If you don't know the prototype beforehand then I guess you need to implement some sort of protocol with the DLL where you can enumerate any function names and their parameters by calling known functions in the DLL. Of course, the DLL needs to be written to comply with this protocol.
If it's a __stdcall function and they've left the name mangling intact (both big ifs, but certainly possible nonetheless) the name will have #nn at the end, where nn is a number. That number is the number of bytes the function expects as arguments, and will clear off the stack before it returns.
So, if it's a major concern, you can look at the raw name of the function and check that the amount of data you're putting onto the stack matches the amount of data it's going to clear off the stack.
Note that this is still only a protection against Murphy, not Machiavelli. When you're creating a DLL, you can use an export file to change the names of functions. This is frequently used to strip off the name mangling -- but I'm pretty sure it would also let you rename a function from xxx#12 to xxx#16 (or whatever) to mislead the reader about the parameters it expects.
Edit: (primarily in reply to msalters's comment): it's true that you can't apply __stdcall to something like a member function, but you can certainly use it on things like global functions, whether they're written in C or C++.
For things like member functions, the exported name of the function will be mangled. In that case, you can use UndecorateSymbolName to get its full signature. Using that is somewhat nontrivial, but not outrageously complex either.
I do not think so, it is a good question, the only provision is that you MUST know what the parameters are for the function pointer to work, if you don't and blindly stuff the parameters and call it, it will crash or jump off into the woods never to be seen again... It is up to the programmer to convey the message on what the function expects and the type of parameters, luckily you could disassemble it and find out from looking at the stack pointer and expected address by way of the 'stack pointer' (sp) to find out the type of parameters.
Using PE Explorer for instance, you can find out what functions are used and examine the disassembly dump...
Hope this helps,
Best regards,
Tom.
It will either crash in the DLL code (since it got passed corrupt data), or: I think Visual C++ adds code in debug builds to detect this type of problem. It will say something like: "The value of ESP was not saved across a function call", and will point to code near the call. It helps but isn't totally robust - I don't think it'll stop you passing in the wrong but same-sized argument (eg. int instead of a char* parameter on x86). As other answers say, you just have to know, really.
There is no general answer. The Standard mandates that certain exceptions be thrown in certain circumstances, but aside from that describes how a conforming program will be executed, and sometimes says that certain violations must result in a diagnostic. (There may be something more specific here or there, but I certainly don't remember one.)
What the code is doing there isn't according to the Standard, and since there is a cast the compiler is entitled to go ahead and do whatever stupid thing the programmer wants without complaint. This would therefore be an implementation issue.

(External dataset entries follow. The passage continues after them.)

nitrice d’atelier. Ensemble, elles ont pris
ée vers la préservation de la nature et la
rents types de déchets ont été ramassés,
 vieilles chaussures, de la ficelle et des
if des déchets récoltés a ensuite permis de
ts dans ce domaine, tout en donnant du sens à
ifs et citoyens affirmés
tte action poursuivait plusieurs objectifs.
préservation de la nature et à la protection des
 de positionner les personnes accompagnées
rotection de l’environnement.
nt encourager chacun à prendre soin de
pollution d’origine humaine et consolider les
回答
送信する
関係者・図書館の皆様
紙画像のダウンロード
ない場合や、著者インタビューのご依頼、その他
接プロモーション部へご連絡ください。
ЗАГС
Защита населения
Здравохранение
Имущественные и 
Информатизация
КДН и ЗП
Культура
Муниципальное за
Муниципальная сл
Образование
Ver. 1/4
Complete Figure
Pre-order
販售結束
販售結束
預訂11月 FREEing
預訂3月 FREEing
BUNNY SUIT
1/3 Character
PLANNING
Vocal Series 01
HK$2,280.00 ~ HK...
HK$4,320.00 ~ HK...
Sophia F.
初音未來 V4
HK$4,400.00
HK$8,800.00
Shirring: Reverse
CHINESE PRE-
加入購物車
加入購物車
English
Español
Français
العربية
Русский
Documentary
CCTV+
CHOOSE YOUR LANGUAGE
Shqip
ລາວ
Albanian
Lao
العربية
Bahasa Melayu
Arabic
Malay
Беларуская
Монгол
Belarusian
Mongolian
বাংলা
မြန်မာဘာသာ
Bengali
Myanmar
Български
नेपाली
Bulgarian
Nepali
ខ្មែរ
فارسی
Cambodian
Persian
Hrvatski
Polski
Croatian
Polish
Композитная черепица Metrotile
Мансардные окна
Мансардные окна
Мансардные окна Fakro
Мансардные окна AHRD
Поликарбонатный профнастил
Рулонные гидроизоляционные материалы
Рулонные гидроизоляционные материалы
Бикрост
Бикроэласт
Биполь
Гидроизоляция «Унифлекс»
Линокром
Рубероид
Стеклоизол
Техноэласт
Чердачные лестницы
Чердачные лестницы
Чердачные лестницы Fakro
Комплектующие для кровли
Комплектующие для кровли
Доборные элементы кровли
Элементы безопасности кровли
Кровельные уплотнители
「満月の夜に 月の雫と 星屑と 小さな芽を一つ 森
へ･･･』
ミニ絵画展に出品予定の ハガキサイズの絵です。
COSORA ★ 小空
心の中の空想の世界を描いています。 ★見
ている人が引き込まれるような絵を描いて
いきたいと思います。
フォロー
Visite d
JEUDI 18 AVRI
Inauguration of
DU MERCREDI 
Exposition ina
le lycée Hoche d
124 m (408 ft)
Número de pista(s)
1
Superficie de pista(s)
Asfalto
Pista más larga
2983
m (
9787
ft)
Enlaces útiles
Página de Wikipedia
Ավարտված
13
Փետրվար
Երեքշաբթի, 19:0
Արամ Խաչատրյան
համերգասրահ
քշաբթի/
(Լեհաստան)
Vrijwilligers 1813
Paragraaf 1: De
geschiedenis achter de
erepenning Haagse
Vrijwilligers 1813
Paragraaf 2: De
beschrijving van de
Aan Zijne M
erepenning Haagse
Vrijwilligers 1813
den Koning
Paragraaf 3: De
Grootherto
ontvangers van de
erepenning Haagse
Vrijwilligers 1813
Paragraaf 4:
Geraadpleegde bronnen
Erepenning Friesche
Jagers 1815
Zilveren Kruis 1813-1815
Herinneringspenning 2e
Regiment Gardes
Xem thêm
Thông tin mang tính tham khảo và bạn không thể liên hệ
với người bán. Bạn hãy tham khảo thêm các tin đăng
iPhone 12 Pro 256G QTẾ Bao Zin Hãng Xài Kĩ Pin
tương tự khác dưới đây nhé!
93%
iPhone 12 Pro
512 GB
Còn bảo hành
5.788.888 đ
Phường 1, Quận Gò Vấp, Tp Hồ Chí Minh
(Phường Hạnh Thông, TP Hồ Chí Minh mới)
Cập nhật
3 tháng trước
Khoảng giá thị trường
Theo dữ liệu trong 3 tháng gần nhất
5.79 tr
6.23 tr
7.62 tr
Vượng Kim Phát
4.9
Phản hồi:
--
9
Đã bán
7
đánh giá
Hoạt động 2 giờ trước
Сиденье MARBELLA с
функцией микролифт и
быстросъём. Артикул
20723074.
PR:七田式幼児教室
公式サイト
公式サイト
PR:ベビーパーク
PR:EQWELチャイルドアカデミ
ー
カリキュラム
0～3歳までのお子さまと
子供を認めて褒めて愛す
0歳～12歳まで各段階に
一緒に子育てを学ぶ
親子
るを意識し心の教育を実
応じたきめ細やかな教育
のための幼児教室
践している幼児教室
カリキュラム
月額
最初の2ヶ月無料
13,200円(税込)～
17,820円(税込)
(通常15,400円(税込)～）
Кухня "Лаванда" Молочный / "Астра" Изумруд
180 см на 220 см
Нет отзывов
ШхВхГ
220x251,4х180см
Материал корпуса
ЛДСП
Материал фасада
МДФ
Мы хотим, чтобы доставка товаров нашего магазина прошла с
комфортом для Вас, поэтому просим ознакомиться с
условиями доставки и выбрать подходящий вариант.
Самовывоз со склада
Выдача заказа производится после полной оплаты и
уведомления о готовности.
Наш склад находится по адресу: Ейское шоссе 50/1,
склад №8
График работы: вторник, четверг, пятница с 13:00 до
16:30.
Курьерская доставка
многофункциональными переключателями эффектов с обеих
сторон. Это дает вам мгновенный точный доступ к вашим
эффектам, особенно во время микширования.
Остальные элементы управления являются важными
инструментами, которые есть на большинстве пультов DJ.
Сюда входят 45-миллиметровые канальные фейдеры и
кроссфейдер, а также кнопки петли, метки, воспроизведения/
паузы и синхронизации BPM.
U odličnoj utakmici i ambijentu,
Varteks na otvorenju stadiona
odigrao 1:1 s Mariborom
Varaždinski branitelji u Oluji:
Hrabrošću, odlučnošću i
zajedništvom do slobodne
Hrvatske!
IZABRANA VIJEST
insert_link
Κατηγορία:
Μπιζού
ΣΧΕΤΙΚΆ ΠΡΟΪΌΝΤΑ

You could check your implementation documentation, but it's probably not there either. You could experiment, or study how function calls are done on your implementation.
Unfortunately, the answer is very likely to be that it'll screw something up without being immediately obvious.
Generally if you are calling LoadLibrary and GetProcByAddrees you have documentation that tells you the prototype. Even more commonly like with all of the windows.dll you are provided a header file. While this will cause an error if wrong its usually very easy to observe and not the kind of error that will sneak into production.
Most C/C++ compilers have the caller set up the stack before the call, and readjust the stack pointer afterwards. If the called function does not use pointer or reference arguments, there will be no memory corruption, although the results will be worthless. And as rerun says, pointer/reference mistakes almost always show up with a modicum of testing.